About Shodo Spring

Shodo Spring has belonged to the natural world for as long as she can remember. She grew up running half-wild in the fields and woods of northeastern Ohio, with early mornings on the shore of Lake Erie and long days outdoors alone in the woods and creeks. Civilized human society was more difficult. She studied physics hoping to understand the universe, then psychotherapy to understand humans, then Buddhism to free herself – all while voraciously reading in history, anthropology, archaeology, political science, philosophy, and spirituality. She joined a series of political movements, finally focused on environment and environmental justice, what would be called deep ecology.

Along the way Shodo started one of the first battered women’s shelters, worked as a community organizer in inner-city Cleveland, trained to become a psychotherapist, and explored spirituality including Sufism, Dianic witchcraft, and shamanism, practiced nonviolent social change, and finally entered the practice of Zen Buddhism, which unlocked her internal cage. Shodo has two children and four young-adult grandchildren.  She has practiced Zen for over forty years and taught for twelve. She still works part time as a psychotherapist.

Shodo’s written work includes Take Up Your Life: Making Spirituality Work in the Real World (Tuttle 1996), editing Shohaku Okumura’s The Mountains and Waters Sutra: A Practitioner’s Guide to Dogen’s “Sansuikyo” (Wisdom 2018), numerous essays in anthologies, and an ongoing monthly blog.

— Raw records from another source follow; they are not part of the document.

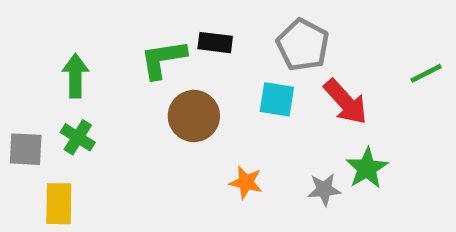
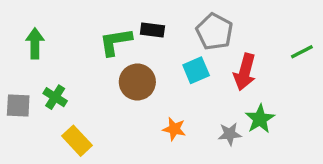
green arrow: (75, 76) -> (35, 43), moved
cyan square: (277, 99) -> (196, 70), turned -32
red arrow: (346, 102) -> (245, 72), turned 57
yellow rectangle: (59, 204) -> (77, 141), moved, turned -44

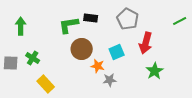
green line: (302, 52) -> (180, 21), moved
cyan square: (196, 70) -> (117, 52), moved
orange star: (174, 129) -> (98, 66), moved
gray star: (230, 134) -> (110, 80), moved

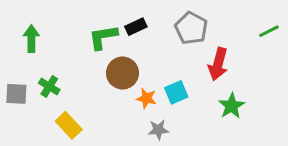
black rectangle: (91, 18) -> (136, 27), turned -32
cyan square: (117, 52) -> (176, 92), moved
gray star: (110, 80) -> (158, 130), moved

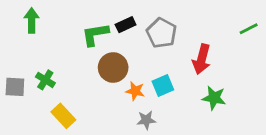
gray pentagon: (191, 28) -> (161, 33), moved
green arrow: (31, 39) -> (32, 21), moved
green star: (232, 106) -> (214, 98), turned -30

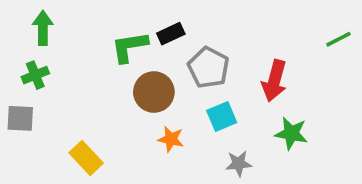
gray pentagon: (161, 33) -> (208, 68), moved
green cross: (45, 80) -> (35, 75), moved, turned 36
orange star: (135, 91) -> (171, 139), moved
gray star: (146, 120) -> (239, 164), moved

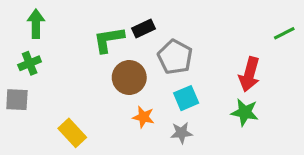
red arrow: (274, 81) -> (249, 74), moved
gray star: (239, 164) -> (181, 133), moved

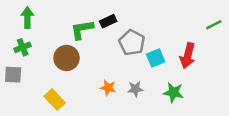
brown circle: (129, 78) -> (67, 58), moved
cyan square: (186, 98) -> (156, 58), moved
green star: (245, 112) -> (173, 92), moved
gray star: (181, 133) -> (135, 89), moved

Shodo’s ordination name means “right way” or “true path.” That path integrates activism with spiritual practice and deeply nourishing engagement with the earth. Shodo has participated in long retreats, public sitting meditation as activism, and walking hundreds of miles, including leading the 2013 Compassionate Earth Walk along the planned northern route of the KXL pipeline. Mountains and Waters Alliance expresses her vision of humans working with the beyond-human world to heal and regenerate life on earth. She lives on a small farm which serves as a learning laboratory for growing those relationships, and as a residential community of practice.